Read through the material below and copy each line in which the word "etablere" occurs.

◆ MATERIAL TO PROCESS:
════

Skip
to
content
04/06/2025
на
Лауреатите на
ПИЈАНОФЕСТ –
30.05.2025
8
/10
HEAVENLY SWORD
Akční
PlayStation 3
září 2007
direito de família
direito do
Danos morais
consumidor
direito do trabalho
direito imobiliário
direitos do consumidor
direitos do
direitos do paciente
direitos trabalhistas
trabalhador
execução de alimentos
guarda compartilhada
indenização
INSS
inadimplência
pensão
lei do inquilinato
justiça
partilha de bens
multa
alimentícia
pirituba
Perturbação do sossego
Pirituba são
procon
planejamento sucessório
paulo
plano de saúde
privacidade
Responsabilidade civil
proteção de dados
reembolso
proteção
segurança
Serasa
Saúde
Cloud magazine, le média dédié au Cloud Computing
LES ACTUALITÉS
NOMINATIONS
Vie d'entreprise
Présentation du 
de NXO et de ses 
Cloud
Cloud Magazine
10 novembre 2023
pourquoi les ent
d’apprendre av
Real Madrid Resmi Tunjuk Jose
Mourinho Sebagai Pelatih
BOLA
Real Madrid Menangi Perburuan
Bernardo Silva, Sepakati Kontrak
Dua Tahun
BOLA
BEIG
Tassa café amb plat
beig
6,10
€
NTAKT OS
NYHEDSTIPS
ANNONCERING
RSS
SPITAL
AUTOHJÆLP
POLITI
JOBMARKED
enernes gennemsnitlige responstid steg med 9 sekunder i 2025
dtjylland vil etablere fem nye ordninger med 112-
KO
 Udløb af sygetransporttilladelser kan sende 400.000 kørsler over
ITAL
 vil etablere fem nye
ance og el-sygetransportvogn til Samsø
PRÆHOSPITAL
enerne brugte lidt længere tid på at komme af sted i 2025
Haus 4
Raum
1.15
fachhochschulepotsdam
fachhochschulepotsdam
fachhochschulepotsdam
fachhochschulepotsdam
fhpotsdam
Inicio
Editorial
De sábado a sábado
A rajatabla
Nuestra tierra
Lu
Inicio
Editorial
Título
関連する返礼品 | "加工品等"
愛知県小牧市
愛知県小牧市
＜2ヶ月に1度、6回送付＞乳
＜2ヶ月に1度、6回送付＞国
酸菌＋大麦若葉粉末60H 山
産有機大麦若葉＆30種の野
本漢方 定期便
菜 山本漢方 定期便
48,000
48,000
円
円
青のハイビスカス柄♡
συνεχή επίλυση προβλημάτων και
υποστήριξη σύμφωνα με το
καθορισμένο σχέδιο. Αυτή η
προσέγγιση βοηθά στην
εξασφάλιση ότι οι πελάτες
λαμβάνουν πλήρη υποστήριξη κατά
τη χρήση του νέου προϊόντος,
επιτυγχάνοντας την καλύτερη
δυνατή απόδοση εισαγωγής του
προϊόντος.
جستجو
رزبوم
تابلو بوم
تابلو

════

◆ EXERCISE ANSWER:
dtjylland vil etablere fem nye ordninger med 112-
 vil etablere fem nye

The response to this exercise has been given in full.